The following resolution was adopted at that meeting:
“Be it Resolved---
            First – To ask the business men not to employ boys under the age of fourteen years, but to encourage them to attend school and finish a high school education
Second -- That a boy who has not finished the 4th grade, regardless of age, must not be employed during school hours, this being a state law.
Third -- That the school superintendent will allow a special permit to any student in high school after he has finished his last recitation to be excused to take up such duties as he may have in the way of work -- this special permit is to continue for such time as the student keeps up his studies, and when he fails to keep up with his studies, this permit will be canceled.
Fourth – A special committee to be known as the Vocational Guidance and Employment, committee, with Mr. Geo. A. Handler as chairman is appointed.  Mr. Handler will name such members from the Rotary club as he sees fit to cooperate and assist him with this work.  The boys may appeal to this committee, list their names far employment, and the committee will assist them in every way possible as an advisory board.  We urge all boys to let the Rotary club know, through this committee, what can be done to assist them. This committee will also assist businessmen in securing for them such help as they may require from the boys and young men, and they businessmen are required to corporate with this committee.
Fifth -- That any citizen who can suggest a place in Harrison County suitable for a boys’ encampment this summer, is urged to communicate with the Rotary club.  That every businessman will make a special effort to investigate the social, and moral case of each child as he finds in need of assistance.”
In retrospect, this decision was a mini-declaration of war on the ethics and morality that permeated the business practices of the day, and to offer, free of charge, their services to see that no more children were ever exploited in Marshall or Harrison County again.
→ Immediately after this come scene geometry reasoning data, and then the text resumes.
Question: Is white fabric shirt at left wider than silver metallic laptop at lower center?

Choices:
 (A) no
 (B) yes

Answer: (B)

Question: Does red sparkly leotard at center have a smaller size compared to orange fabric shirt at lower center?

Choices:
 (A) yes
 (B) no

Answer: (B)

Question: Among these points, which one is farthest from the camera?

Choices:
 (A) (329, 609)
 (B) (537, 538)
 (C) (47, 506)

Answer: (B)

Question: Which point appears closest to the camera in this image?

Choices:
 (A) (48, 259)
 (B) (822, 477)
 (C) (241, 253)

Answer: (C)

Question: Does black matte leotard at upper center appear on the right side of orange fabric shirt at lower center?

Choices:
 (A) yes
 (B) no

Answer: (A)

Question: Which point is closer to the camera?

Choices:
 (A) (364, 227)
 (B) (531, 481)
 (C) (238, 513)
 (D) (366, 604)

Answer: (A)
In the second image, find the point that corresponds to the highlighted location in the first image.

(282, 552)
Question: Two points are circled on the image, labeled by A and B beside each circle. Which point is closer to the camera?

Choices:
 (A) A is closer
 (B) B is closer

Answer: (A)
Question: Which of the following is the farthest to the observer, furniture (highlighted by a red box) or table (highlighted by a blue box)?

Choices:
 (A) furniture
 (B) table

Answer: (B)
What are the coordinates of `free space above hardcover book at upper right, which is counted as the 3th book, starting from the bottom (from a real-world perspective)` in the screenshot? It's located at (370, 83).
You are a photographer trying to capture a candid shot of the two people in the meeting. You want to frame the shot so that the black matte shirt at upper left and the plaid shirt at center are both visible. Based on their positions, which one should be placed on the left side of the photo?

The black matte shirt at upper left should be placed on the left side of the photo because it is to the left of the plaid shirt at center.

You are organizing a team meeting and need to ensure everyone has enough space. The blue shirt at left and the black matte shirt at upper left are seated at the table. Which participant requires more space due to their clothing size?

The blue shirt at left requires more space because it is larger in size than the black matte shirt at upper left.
Sadly, there is no written evidence that the plan actually helped any children, but the Rotary club’s announcement to the world that day, proclaiming to the world, that child labor would no longer be exploited in Marshall or  Harrison County, became but one of many skirmishes that  influenced the larger Rotary organization to become more directly, agressively, and effectively involved in servce to youth and so, will receive a place of honor, when we celebrate “A Century of Changing Lives in Marshall – and Beyond”, August 24th, 2019.